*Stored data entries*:
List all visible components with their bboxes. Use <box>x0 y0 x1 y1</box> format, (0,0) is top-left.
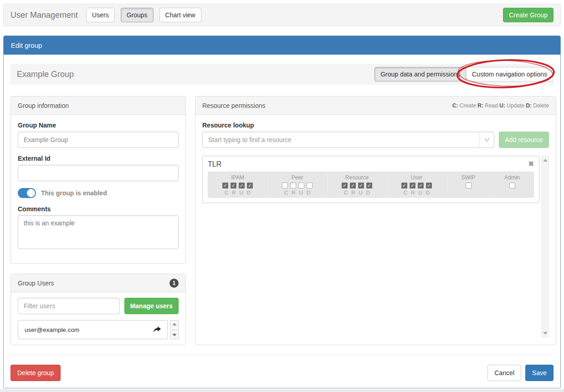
u-user-checkbox[interactable]: ✓ <box>418 183 424 188</box>
delete-group-button[interactable]: Delete group <box>10 365 61 381</box>
nav-tab-users[interactable]: Users <box>86 8 115 22</box>
go-to-user-icon[interactable] <box>153 326 161 333</box>
op-letter: C <box>404 190 407 195</box>
op-letter: R <box>351 190 355 195</box>
resource-permissions-body: Resource lookup Add resource <box>195 115 556 345</box>
resource-list: TLR✖IPAM✓✓✓✓CRUDPeerCRUDResource✓✓✓✓CRUD… <box>202 156 539 338</box>
d-resource-checkbox[interactable]: ✓ <box>366 183 372 188</box>
user-list-scrollbar[interactable] <box>170 320 179 339</box>
top-nav-tabs: UsersGroupsChart view <box>86 8 201 22</box>
nav-tab-groups[interactable]: Groups <box>121 8 154 22</box>
d-ipam-checkbox[interactable]: ✓ <box>247 183 253 188</box>
scrollbar-divider <box>172 330 177 330</box>
swip-checkbox[interactable] <box>466 183 472 188</box>
chevron-down-icon[interactable] <box>479 132 494 148</box>
permission-category-label: User <box>387 174 446 181</box>
nav-tab-chart-view[interactable]: Chart view <box>159 8 201 22</box>
resource-permissions-panel: Resource permissions C: Create R: Read U… <box>195 96 556 345</box>
edit-group-heading: Edit group <box>4 36 560 55</box>
permission-category-label: Admin <box>491 174 533 181</box>
permission-strip: IPAM✓✓✓✓CRUDPeerCRUDResource✓✓✓✓CRUDUser… <box>208 172 534 198</box>
op-letter: D <box>366 190 370 195</box>
comments-textarea[interactable]: this is an example <box>18 215 179 249</box>
c-ipam-checkbox[interactable]: ✓ <box>222 183 228 188</box>
resource-lookup-input[interactable] <box>203 136 479 143</box>
permission-cell-ipam: IPAM✓✓✓✓CRUD <box>208 172 267 198</box>
op-letter: C <box>344 190 348 195</box>
group-information-body: Group Name External Id This group is ena… <box>11 115 185 257</box>
resource-permissions-title: Resource permissions <box>202 102 266 109</box>
c-user-checkbox[interactable]: ✓ <box>401 183 407 188</box>
resource-name: TLR <box>208 160 221 168</box>
r-resource-checkbox[interactable]: ✓ <box>350 183 356 188</box>
resource-scroll-area: TLR✖IPAM✓✓✓✓CRUDPeerCRUDResource✓✓✓✓CRUD… <box>202 156 549 338</box>
permission-cell-peer: PeerCRUD <box>267 172 327 198</box>
op-letter: R <box>411 190 415 195</box>
resource-lookup-label: Resource lookup <box>202 122 549 129</box>
resource-lookup-combobox[interactable] <box>202 132 494 148</box>
op-letter: U <box>359 190 363 195</box>
page-title: User Management <box>10 10 78 20</box>
permission-cell-resource: Resource✓✓✓✓CRUD <box>327 172 387 198</box>
op-letter: U <box>299 190 303 195</box>
op-letter: C <box>284 190 288 195</box>
c-peer-checkbox[interactable] <box>282 183 288 188</box>
top-bar: User Management UsersGroupsChart view Cr… <box>3 4 561 26</box>
edit-group-panel: Edit group Example Group Group data and … <box>3 36 561 388</box>
op-letter: U <box>240 190 243 195</box>
r-peer-checkbox[interactable] <box>290 183 296 188</box>
edit-group-body: Example Group Group data and permissions… <box>4 55 560 388</box>
permission-cell-swip: SWIP <box>446 172 490 198</box>
group-users-body: Manage users user@example.com <box>11 292 185 345</box>
close-icon[interactable]: ✖ <box>528 160 534 167</box>
tab-group-data-and-permissions[interactable]: Group data and permissions <box>374 67 467 81</box>
footer-divider <box>10 355 554 355</box>
u-resource-checkbox[interactable]: ✓ <box>358 183 364 188</box>
r-ipam-checkbox[interactable]: ✓ <box>231 183 236 188</box>
scroll-down-icon[interactable] <box>172 334 177 336</box>
external-id-input[interactable] <box>18 165 179 181</box>
group-title: Example Group <box>17 70 74 79</box>
left-column: Group information Group Name External Id <box>10 96 186 345</box>
scroll-down-icon[interactable] <box>543 332 548 335</box>
op-letter: U <box>419 190 422 195</box>
filter-users-input[interactable] <box>18 298 120 314</box>
toggle-knob <box>27 189 35 197</box>
op-letter: D <box>247 190 251 195</box>
group-name-input[interactable] <box>18 132 179 148</box>
admin-checkbox[interactable] <box>509 183 515 188</box>
op-letter: D <box>307 190 310 195</box>
group-information-title: Group information <box>18 102 69 109</box>
op-letter: D <box>426 190 430 195</box>
content-columns: Group information Group Name External Id <box>10 96 554 345</box>
u-peer-checkbox[interactable] <box>298 183 304 188</box>
add-resource-button[interactable]: Add resource <box>499 132 549 148</box>
group-information-heading: Group information <box>11 97 185 115</box>
group-section-header: Example Group Group data and permissions… <box>10 64 554 85</box>
resource-permissions-heading: Resource permissions C: Create R: Read U… <box>195 97 556 115</box>
permission-category-label: Resource <box>328 174 386 181</box>
group-users-heading: Group Users 1 <box>11 274 185 292</box>
c-resource-checkbox[interactable]: ✓ <box>342 183 348 188</box>
create-group-button[interactable]: Create Group <box>503 8 554 22</box>
group-name-label: Group Name <box>18 122 179 129</box>
scroll-up-icon[interactable] <box>172 323 177 326</box>
enabled-toggle-row: This group is enabled <box>18 188 179 198</box>
group-enabled-toggle[interactable] <box>18 188 36 198</box>
user-list: user@example.com <box>18 320 168 339</box>
u-ipam-checkbox[interactable]: ✓ <box>239 183 245 188</box>
cancel-button[interactable]: Cancel <box>487 365 521 381</box>
r-user-checkbox[interactable]: ✓ <box>410 183 415 188</box>
manage-users-button[interactable]: Manage users <box>124 298 179 314</box>
group-information-panel: Group information Group Name External Id <box>10 96 186 264</box>
view-switcher: Group data and permissionsCustom navigat… <box>374 67 553 81</box>
op-letter: C <box>225 190 228 195</box>
group-users-count-badge: 1 <box>169 279 179 288</box>
d-peer-checkbox[interactable] <box>307 183 313 188</box>
permission-category-label: SWIP <box>447 174 490 181</box>
scroll-up-icon[interactable] <box>543 159 548 162</box>
save-button[interactable]: Save <box>525 365 554 381</box>
d-user-checkbox[interactable]: ✓ <box>426 183 432 188</box>
tab-custom-navigation-options[interactable]: Custom navigation options <box>466 67 553 81</box>
resource-list-scrollbar[interactable] <box>541 156 549 338</box>
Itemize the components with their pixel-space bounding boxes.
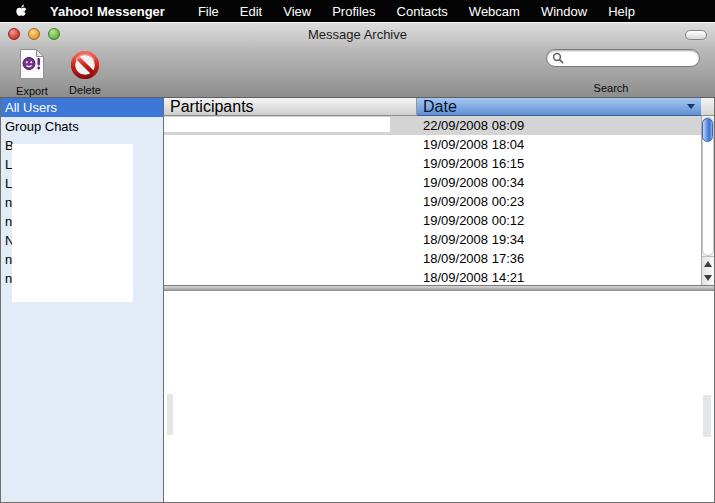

*PROBLEM STATEMENT*: When you transcribe the entries, reproduce each line exactly and skip any picture.

*FINISHED TASK*:
List all visible components with their bboxes. Use <box>x0 y0 x1 y1</box> format, (0,0) is top-left.
u-user-checkbox[interactable]: ✓ <box>418 183 424 188</box>
delete-group-button[interactable]: Delete group <box>10 365 61 381</box>
nav-tab-users[interactable]: Users <box>86 8 115 22</box>
go-to-user-icon[interactable] <box>153 326 161 333</box>
op-letter: C <box>404 190 407 195</box>
op-letter: R <box>351 190 355 195</box>
resource-permissions-body: Resource lookup Add resource <box>195 115 556 345</box>
resource-list: TLR✖IPAM✓✓✓✓CRUDPeerCRUDResource✓✓✓✓CRUD… <box>202 156 539 338</box>
d-resource-checkbox[interactable]: ✓ <box>366 183 372 188</box>
user-list-scrollbar[interactable] <box>170 320 179 339</box>
top-nav-tabs: UsersGroupsChart view <box>86 8 201 22</box>
nav-tab-groups[interactable]: Groups <box>121 8 154 22</box>
d-ipam-checkbox[interactable]: ✓ <box>247 183 253 188</box>
scrollbar-divider <box>172 330 177 330</box>
swip-checkbox[interactable] <box>466 183 472 188</box>
chevron-down-icon[interactable] <box>479 132 494 148</box>
permission-category-label: User <box>387 174 446 181</box>
nav-tab-chart-view[interactable]: Chart view <box>159 8 201 22</box>
resource-permissions-panel: Resource permissions C: Create R: Read U… <box>195 96 556 345</box>
edit-group-heading: Edit group <box>4 36 560 55</box>
permission-category-label: Admin <box>491 174 533 181</box>
permission-strip: IPAM✓✓✓✓CRUDPeerCRUDResource✓✓✓✓CRUDUser… <box>208 172 534 198</box>
op-letter: D <box>366 190 370 195</box>
comments-textarea[interactable]: this is an example <box>18 215 179 249</box>
c-ipam-checkbox[interactable]: ✓ <box>222 183 228 188</box>
resource-lookup-input[interactable] <box>203 136 479 143</box>
permission-cell-ipam: IPAM✓✓✓✓CRUD <box>208 172 267 198</box>
op-letter: C <box>344 190 348 195</box>
group-information-body: Group Name External Id This group is ena… <box>11 115 185 257</box>
resource-permissions-title: Resource permissions <box>202 102 266 109</box>
c-user-checkbox[interactable]: ✓ <box>401 183 407 188</box>
resource-name: TLR <box>208 160 221 168</box>
r-resource-checkbox[interactable]: ✓ <box>350 183 356 188</box>
resource-scroll-area: TLR✖IPAM✓✓✓✓CRUDPeerCRUDResource✓✓✓✓CRUD… <box>202 156 549 338</box>
permission-cell-peer: PeerCRUD <box>267 172 327 198</box>
op-letter: R <box>411 190 415 195</box>
resource-lookup-label: Resource lookup <box>202 122 549 129</box>
resource-lookup-combobox[interactable] <box>202 132 494 148</box>
op-letter: U <box>359 190 363 195</box>
page-title: User Management <box>10 10 78 20</box>
permission-cell-resource: Resource✓✓✓✓CRUD <box>327 172 387 198</box>
op-letter: U <box>299 190 303 195</box>
op-letter: C <box>284 190 288 195</box>
c-peer-checkbox[interactable] <box>282 183 288 188</box>
top-bar: User Management UsersGroupsChart view Cr… <box>3 4 561 26</box>
edit-group-panel: Edit group Example Group Group data and … <box>3 36 561 388</box>
op-letter: U <box>240 190 243 195</box>
r-peer-checkbox[interactable] <box>290 183 296 188</box>
edit-group-body: Example Group Group data and permissions… <box>4 55 560 388</box>
permission-cell-swip: SWIP <box>446 172 490 198</box>
group-users-body: Manage users user@example.com <box>11 292 185 345</box>
close-icon[interactable]: ✖ <box>528 160 534 167</box>
tab-group-data-and-permissions[interactable]: Group data and permissions <box>374 67 467 81</box>
footer-divider <box>10 355 554 355</box>
u-resource-checkbox[interactable]: ✓ <box>358 183 364 188</box>
r-ipam-checkbox[interactable]: ✓ <box>231 183 236 188</box>
scroll-down-icon[interactable] <box>172 334 177 336</box>
external-id-input[interactable] <box>18 165 179 181</box>
group-title: Example Group <box>17 70 74 79</box>
left-column: Group information Group Name External Id <box>10 96 186 345</box>
scroll-down-icon[interactable] <box>543 332 548 335</box>
op-letter: U <box>419 190 422 195</box>
filter-users-input[interactable] <box>18 298 120 314</box>
toggle-knob <box>27 189 35 197</box>
op-letter: D <box>247 190 251 195</box>
group-name-input[interactable] <box>18 132 179 148</box>
admin-checkbox[interactable] <box>509 183 515 188</box>
op-letter: D <box>307 190 310 195</box>
group-information-title: Group information <box>18 102 69 109</box>
op-letter: D <box>426 190 430 195</box>
content-columns: Group information Group Name External Id <box>10 96 554 345</box>
u-peer-checkbox[interactable] <box>298 183 304 188</box>
add-resource-button[interactable]: Add resource <box>499 132 549 148</box>
group-information-heading: Group information <box>11 97 185 115</box>
group-section-header: Example Group Group data and permissions… <box>10 64 554 85</box>
resource-permissions-heading: Resource permissions C: Create R: Read U… <box>195 97 556 115</box>
permission-category-label: Resource <box>328 174 386 181</box>
group-users-heading: Group Users 1 <box>11 274 185 292</box>
c-resource-checkbox[interactable]: ✓ <box>342 183 348 188</box>
create-group-button[interactable]: Create Group <box>503 8 554 22</box>
group-name-label: Group Name <box>18 122 179 129</box>
scroll-up-icon[interactable] <box>172 323 177 326</box>
enabled-toggle-row: This group is enabled <box>18 188 179 198</box>
group-enabled-toggle[interactable] <box>18 188 36 198</box>
user-list: user@example.com <box>18 320 168 339</box>
u-ipam-checkbox[interactable]: ✓ <box>239 183 245 188</box>
cancel-button[interactable]: Cancel <box>487 365 521 381</box>
r-user-checkbox[interactable]: ✓ <box>410 183 415 188</box>
manage-users-button[interactable]: Manage users <box>124 298 179 314</box>
group-information-panel: Group information Group Name External Id <box>10 96 186 264</box>
view-switcher: Group data and permissionsCustom navigat… <box>374 67 553 81</box>
op-letter: C <box>225 190 228 195</box>
group-users-count-badge: 1 <box>169 279 179 288</box>
d-peer-checkbox[interactable] <box>307 183 313 188</box>
permission-category-label: SWIP <box>447 174 490 181</box>
scroll-up-icon[interactable] <box>543 159 548 162</box>
save-button[interactable]: Save <box>525 365 554 381</box>
d-user-checkbox[interactable]: ✓ <box>426 183 432 188</box>
tab-custom-navigation-options[interactable]: Custom navigation options <box>466 67 553 81</box>
resource-list-scrollbar[interactable] <box>541 156 549 338</box>
Itemize the components with their pixel-space bounding boxes.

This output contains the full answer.